Mango v Ondiek (Civil Appeal 436 of 2019) [2022] KEHC 16178 (KLR) (Civ) (9 December 2022) (Judgment)

Mango v Ondiek (Civil Appeal 436 of 2019) [2022] KEHC 16178 (KLR) (Civ) (9 December 2022) (Judgment)

1.The respondent herein, being the landlord and decree holder, instituted a claim against the appellant being the tenant and judgment debtor before the Chief Magistrate’s Court and sought for the adoption of the orders issued by the Rent Restriction Tribunal (“the tribunal”) arising out of Rent Restriction Tribunal Case No 769 of 2015 for payment of the decretal sum of Kshs 135,000/= being arrears in rent, and which adoption was done on September 26, 2018.
2.Subsequently, a notice to show cause was issued by the trial court on July 2, 2019 requiring the appellant to show cause as to why she should not be committed to civil jail for failing to pay the sum of Kshs 141,450/= being the balance of the decretal sum together with interest and cost of execution.

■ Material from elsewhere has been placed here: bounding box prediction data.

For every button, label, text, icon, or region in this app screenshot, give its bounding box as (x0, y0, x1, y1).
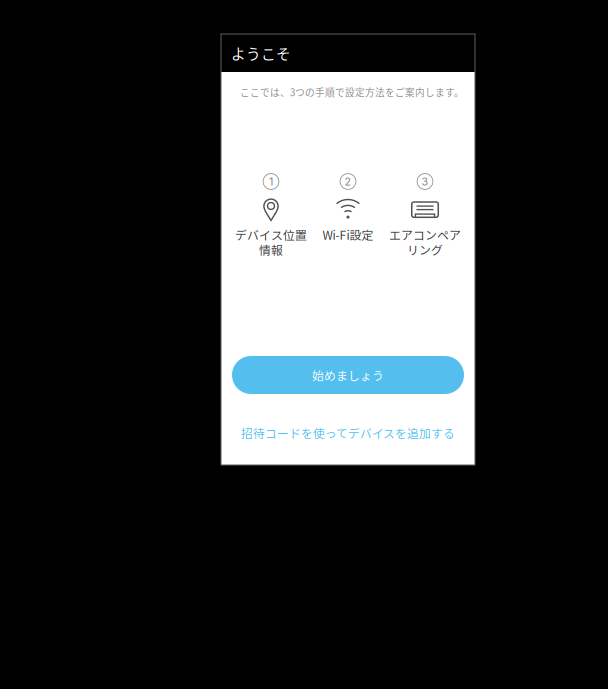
staticText: Wi-Fi設定 (322, 226, 374, 243)
staticText: 1 (269, 175, 273, 188)
staticText: デバイス位置 (235, 226, 307, 243)
staticText: エアコンペア (389, 226, 461, 243)
staticText: ようこそ (231, 42, 291, 64)
staticText: 2 (344, 175, 352, 188)
staticText: ここでは、3つの手順で設定方法をご案内します。 (240, 85, 464, 99)
staticText: 始めましょう (312, 366, 384, 384)
button[interactable]: 招待コードを使ってデバイスを追加する (221, 424, 475, 442)
button[interactable]: 始めましょう (232, 356, 464, 394)
staticText: 招待コードを使ってデバイスを追加する (241, 425, 455, 442)
staticText: 情報 (259, 241, 283, 258)
staticText: リング (407, 241, 443, 258)
staticText: 3 (422, 175, 428, 188)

3.Upon hearing the parties on the notice to show cause, the trial court ordered that the appellant be committed to civil jail for a period of three (3) months in the event that she does not pay the abovementioned decretal sum forthwith.
4.Being aggrieved by the aforementioned ruling and order, the appellant sought to challenge the same by way of an appeal. Through her memorandum of appeal dated July 30, 2019 the appellant put in the following grounds:i.That the learned trial magistrate erred in law and in fact in committing the appellant to civil jail for not paying a money decree in breach of the provisions of section 38 of the Civil Procedure Act.ii.That the learned trial magistrate erred in law and in fact in not considering that the appellant was not personally served with the notice to show cause for her appearance in court on the July 15, 2019.iii.That the learned trial magistrate erred in law in not considering that no proof of service of the decree in issue on the appellant was filed and no demands for the amounts had been shown or produced before the court to show that there is refusal to pay.iv.That the learned trial magistrate erred in law and in fact in not considering the threshold set by the Civil Procedure Act 2012 in matters concerning money decrees in particular:a.The learned magistrate neglected and/or failed to make due inquiries and satisfy herself as to the appellant’s ability to pay.b.The learned magistrate neglected and/or failed to make due inquiries as to whether the appellant has tried to leave the jurisdiction of the honourable court and/or tried to hide any assets from the honourable court.c.No affidavit of service nor a return of warrants had been filed before the learned magistrate to inform her conclusion on how the appellant was before the court.v.That the learned trial magistrate erred in law and in fact in disregarding the statements of the appellant as to her financial inability to pay and lack of knowledge of the matter before her.vi.That the learned trial magistrate erred in law in not considering that no attempt had been made by the respondent to execute in any other manner before resorting to committal to civil jail.vii.That the learned trial magistrate erred in law and in fact in not appreciating that committal to civil jail is a mode of last resort.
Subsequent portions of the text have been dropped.